- Directed by: Melville Brown Ray Culley, assistant director
- Screenplay by: George Waggner
- Story by: E. Morton Hough
- Produced by: M. H. Hoffman
- Starring: Mary Carlisle Hardie Albright Joan Marsh
- Cinematography: Gilbert Warrenton
- Edited by: Louis Sackin
- Production company: Liberty Pictures
- Distributed by: Columbia Pictures
- Release date: June 18, 1935 (US);
- Running time: 69 minutes
- Country: United States
- Language: English

= Champagne for Breakfast =

1935 film directed by Melville Brown

Champagne for Breakfast is a 1935 American comedy-drama film, directed by Melville Brown. It stars Mary Carlisle, Hardie Albright, and Joan Marsh, and was released on June 18, 1935.

==Plot==
When struggling attorney Bob Bentley is forced to take a job as a process server, he meets Vivian and Natalie Morton at their father's house when he goes to serve some papers to the elder Morton. While there, he learns that the family has fallen on hard times, and in the course of his visit he and the two daughters discover the Bradley Morton's dead body, who has committed suicide. The only asset they have remaining is an avocado farm in California.

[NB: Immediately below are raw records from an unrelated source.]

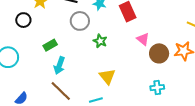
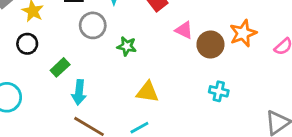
black circle: (23, 20) -> (27, 44), moved
yellow triangle: (107, 76) -> (147, 92), turned -30
cyan cross: (157, 88) -> (219, 91), turned 32

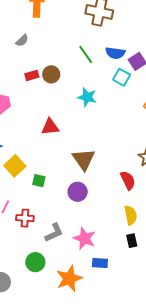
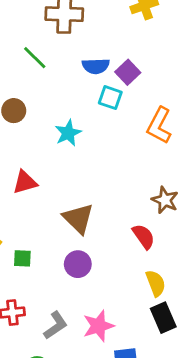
green line: (86, 54) -> (35, 58), moved
cyan star: (87, 97) -> (68, 133), turned -30
pink star: (85, 238) -> (98, 326), turned -30
black rectangle: (132, 241) -> (163, 318), size x1.5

Vivian and Bob begin a romance. With nowhere to live after their house and its contents are auctioned off, the girls agree to stay in the apartment of Wayne Osborne, their father's ex-business partner. Osborne is romancing Natalie, while trying to get her to agree to sell him the lease of the avocado farm. Unbeknownst to the girls, Osborne is attempting to swindle them out of the property, so he can sell it at a huge profit to Mr. Reach, who wants to develop it into a racetrack. Natalie wants to sell the lease to Osborne, but Vivian is suspicious of him. Bob and his roommate, Swifty Greer, and their friend, known as "The Judge", begin to investigate Osborne. The Judge is a known gambler.
Through Edie, Reach's daughter, Bob learns of the plans for the raceway. He puts together all the details of the plan and puts the paperwork in his briefcase. When Vivian sees Bob out with Edie, she gets the wrong idea, and refuses to see him. Bob realizes that Reach does not know of Osborne's under-handedness, and meets him to tell him what is going on. Reach does not believe Bob, so Bob takes him to his office, to show him the paperwork which will prove what he is talking about. However, the Judge has used the briefcase as surety on a horse wager he has made. However, before things can get worse, the Judge arrives with the briefcase, having won his bet. Osborne and an associate are arrested, and Reach buys the avocado farm from the Morton sisters.

==Cast==
- Mary Carlisle as Edie Reach
- Hardie Albright as Bob Bentley
- Joan Marsh as Vivian Morton
- Lila Lee as Natalie Morton
- Sidney Toler as The judge
- Bradley Page as [Wayne] Osborne
- Emerson Treacy as Swifty [Greer]
- Adrian Rosley as Alberto Vermicelli
- Wallis Clark as Reach
- Clarence Wilson as Monte Raeburn

==Production==
In April it was announced that Melville Brown would be directing the project. At the same time the cast was revealed to include Joan Marsh, Hardie Albright, Mary Carlisle, Vince Barnett, Bradley Page, Luis Alberni, Emerson Treacy, Lila Lee, Sidney Toler, Edward Martindel, Lucien Privel, Clarence Wilson, Tammany Young, Jack Grey, and Will Stanton. Production was completed by the beginning May 1935. The film was originally scheduled for release on June 26, but opened on June 18.

==Reception==
Silver Screen gave the film a "so-so" review. Motion Picture Review gave the film a negative review saying it was a "shallow and pointless story dressed up with smart talk and scenes of fashionable restaurants." Harrison's Reports was kinder to the film, complimenting the acting of both Mary Carlisle and Sidney Toler. They felt the film was at times humorous and at other times suspenseful, and enjoyed the ending.